Page segmentation data:
• • • • • • •

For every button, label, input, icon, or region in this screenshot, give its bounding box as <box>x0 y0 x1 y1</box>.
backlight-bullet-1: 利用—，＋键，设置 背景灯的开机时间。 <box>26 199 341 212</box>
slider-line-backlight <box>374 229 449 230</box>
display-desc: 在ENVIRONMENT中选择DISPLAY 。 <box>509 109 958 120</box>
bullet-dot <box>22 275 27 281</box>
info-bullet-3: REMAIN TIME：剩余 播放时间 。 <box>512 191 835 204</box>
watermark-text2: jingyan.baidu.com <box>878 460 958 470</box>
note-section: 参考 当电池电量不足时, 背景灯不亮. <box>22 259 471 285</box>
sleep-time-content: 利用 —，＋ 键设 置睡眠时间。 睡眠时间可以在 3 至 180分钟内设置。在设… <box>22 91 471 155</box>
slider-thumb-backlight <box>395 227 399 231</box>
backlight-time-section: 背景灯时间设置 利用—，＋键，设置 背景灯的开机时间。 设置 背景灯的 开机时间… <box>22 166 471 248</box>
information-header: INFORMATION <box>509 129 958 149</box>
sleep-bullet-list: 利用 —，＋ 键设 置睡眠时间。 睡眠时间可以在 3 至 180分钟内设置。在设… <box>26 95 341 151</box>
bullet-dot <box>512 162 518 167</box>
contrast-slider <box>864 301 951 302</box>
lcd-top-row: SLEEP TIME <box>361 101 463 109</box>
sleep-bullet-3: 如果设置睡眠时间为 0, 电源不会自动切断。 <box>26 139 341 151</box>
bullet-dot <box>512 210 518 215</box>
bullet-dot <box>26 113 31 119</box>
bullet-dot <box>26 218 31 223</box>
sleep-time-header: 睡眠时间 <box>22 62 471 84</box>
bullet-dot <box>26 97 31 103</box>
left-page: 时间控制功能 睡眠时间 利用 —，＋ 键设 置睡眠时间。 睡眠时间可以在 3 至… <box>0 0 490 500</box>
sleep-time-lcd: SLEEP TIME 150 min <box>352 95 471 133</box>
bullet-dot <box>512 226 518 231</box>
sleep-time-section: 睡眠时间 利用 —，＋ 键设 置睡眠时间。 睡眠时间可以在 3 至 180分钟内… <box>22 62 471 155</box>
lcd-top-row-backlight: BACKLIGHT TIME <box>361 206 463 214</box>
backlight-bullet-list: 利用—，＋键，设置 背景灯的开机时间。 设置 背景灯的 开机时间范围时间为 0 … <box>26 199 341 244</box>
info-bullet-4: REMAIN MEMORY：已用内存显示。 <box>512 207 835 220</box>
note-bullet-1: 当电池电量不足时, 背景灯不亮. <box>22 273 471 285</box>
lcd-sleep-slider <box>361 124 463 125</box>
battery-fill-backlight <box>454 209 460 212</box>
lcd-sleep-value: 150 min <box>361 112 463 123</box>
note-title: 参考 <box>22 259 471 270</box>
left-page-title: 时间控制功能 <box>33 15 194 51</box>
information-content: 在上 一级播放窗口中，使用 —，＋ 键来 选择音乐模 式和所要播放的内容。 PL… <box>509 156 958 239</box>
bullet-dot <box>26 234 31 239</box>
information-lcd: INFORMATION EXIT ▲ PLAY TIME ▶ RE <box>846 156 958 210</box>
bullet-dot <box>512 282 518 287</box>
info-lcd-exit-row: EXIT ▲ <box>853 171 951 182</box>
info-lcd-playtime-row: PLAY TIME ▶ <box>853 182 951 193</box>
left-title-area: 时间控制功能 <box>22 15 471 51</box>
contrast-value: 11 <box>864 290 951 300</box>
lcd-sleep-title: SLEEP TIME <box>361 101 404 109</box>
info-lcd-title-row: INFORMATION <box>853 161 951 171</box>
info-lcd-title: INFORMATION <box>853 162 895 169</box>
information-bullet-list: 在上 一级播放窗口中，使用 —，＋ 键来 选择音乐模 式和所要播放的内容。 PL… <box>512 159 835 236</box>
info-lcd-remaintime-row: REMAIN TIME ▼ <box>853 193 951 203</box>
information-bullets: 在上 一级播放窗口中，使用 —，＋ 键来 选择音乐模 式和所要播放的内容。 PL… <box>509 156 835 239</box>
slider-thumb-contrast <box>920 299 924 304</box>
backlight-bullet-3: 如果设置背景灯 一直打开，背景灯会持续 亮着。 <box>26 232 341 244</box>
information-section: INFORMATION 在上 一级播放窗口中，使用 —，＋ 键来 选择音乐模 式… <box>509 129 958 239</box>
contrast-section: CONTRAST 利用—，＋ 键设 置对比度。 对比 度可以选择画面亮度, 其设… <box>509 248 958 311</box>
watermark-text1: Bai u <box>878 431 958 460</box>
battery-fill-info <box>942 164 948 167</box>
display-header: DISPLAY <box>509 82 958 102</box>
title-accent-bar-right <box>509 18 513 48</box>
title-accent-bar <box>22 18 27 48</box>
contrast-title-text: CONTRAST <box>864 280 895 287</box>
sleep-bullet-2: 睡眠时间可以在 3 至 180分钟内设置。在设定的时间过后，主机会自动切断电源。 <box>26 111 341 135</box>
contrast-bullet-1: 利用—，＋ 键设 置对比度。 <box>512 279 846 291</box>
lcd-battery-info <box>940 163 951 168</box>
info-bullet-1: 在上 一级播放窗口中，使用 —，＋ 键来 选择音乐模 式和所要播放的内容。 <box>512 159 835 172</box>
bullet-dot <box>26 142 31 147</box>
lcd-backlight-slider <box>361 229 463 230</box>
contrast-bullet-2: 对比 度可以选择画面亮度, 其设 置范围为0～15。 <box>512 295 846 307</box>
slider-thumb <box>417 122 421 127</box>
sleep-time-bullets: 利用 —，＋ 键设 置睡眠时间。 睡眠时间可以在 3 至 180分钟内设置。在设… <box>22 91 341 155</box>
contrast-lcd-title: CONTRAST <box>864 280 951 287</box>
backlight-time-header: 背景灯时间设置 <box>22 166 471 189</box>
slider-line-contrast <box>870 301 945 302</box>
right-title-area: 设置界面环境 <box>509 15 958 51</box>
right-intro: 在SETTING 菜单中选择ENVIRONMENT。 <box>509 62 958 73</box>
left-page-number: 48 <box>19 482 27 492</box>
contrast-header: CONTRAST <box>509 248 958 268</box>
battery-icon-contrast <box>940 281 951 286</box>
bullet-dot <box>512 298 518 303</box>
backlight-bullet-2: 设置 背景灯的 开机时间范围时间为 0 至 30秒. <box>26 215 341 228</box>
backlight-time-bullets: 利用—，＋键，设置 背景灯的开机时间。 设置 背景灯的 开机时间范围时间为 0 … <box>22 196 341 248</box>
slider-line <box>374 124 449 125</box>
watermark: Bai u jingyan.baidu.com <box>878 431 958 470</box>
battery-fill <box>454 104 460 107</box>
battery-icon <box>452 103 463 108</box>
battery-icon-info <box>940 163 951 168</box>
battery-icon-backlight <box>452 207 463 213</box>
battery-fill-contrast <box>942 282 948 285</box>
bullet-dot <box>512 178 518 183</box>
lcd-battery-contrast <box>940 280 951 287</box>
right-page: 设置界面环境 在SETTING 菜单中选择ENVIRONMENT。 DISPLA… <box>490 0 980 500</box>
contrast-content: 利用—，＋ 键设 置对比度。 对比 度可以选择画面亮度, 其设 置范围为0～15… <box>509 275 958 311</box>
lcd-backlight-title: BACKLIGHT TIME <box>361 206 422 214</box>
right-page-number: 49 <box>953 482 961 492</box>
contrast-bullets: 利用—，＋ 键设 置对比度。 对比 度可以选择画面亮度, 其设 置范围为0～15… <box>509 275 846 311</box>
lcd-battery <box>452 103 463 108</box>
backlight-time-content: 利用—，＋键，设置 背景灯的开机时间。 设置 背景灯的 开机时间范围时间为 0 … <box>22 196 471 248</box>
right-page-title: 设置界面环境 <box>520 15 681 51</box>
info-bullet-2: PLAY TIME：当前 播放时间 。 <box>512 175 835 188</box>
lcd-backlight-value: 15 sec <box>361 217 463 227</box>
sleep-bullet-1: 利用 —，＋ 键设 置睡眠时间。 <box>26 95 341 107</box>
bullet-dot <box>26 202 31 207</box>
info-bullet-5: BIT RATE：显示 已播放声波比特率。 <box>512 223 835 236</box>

• • • • • • •

Exercise instructions: Report each line of the records that holds the word "watermark".

Answer to this task:
watermark-text2: jingyan.baidu.com <box>878 460 958 470</box>
watermark-text1: Bai u <box>878 431 958 460</box>
watermark: Bai u jingyan.baidu.com <box>878 431 958 470</box>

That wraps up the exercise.